_What to do_.
Below are some records. Print exactly the lines between the one holding "Task: Click on the Algemene" and the one holding "What do you see at coordinates (505, 1376)", inclusive, and nothing else.
-------- Records for this exercise
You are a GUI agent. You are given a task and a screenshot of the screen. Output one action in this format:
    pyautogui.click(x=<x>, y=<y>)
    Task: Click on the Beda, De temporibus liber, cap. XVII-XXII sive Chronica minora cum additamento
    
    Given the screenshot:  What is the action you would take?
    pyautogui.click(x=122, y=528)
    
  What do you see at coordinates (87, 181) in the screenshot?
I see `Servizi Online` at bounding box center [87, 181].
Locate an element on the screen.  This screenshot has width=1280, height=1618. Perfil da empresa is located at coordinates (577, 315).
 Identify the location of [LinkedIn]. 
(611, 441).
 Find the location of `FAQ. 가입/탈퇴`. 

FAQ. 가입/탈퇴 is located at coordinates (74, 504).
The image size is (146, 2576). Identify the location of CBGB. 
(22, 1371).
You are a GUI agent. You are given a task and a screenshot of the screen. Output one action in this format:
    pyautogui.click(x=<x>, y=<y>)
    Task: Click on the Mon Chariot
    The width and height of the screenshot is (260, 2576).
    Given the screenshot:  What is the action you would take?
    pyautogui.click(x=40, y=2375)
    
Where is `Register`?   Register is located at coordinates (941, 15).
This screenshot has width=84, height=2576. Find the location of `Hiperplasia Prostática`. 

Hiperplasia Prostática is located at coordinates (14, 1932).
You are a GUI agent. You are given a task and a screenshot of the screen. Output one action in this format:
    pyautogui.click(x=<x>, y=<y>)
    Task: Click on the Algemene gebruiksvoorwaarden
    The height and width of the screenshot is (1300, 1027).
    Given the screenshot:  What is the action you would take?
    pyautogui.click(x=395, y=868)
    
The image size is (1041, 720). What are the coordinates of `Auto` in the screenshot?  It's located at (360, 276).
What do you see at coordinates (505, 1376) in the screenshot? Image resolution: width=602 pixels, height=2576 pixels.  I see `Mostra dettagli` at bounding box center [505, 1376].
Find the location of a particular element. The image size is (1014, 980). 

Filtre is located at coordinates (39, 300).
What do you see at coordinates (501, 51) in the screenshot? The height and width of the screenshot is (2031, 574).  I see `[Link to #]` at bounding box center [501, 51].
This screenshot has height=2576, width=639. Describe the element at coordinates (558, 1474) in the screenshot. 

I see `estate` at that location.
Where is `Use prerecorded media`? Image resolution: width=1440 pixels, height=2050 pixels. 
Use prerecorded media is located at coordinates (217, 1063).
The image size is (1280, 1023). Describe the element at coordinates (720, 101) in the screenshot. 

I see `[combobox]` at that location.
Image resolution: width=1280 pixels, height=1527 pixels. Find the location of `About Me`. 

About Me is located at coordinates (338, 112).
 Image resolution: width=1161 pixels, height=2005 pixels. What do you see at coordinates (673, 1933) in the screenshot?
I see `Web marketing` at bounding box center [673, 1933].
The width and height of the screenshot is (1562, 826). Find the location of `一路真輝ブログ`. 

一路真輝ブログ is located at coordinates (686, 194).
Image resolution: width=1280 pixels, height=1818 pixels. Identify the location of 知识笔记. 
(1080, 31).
----------------
_The completed task_.
    Task: Click on the Algemene gebruiksvoorwaarden
    The height and width of the screenshot is (1300, 1027).
    Given the screenshot:  What is the action you would take?
    pyautogui.click(x=395, y=868)
    
The image size is (1041, 720). What are the coordinates of `Auto` in the screenshot?  It's located at (360, 276).
What do you see at coordinates (505, 1376) in the screenshot? Image resolution: width=602 pixels, height=2576 pixels.  I see `Mostra dettagli` at bounding box center [505, 1376].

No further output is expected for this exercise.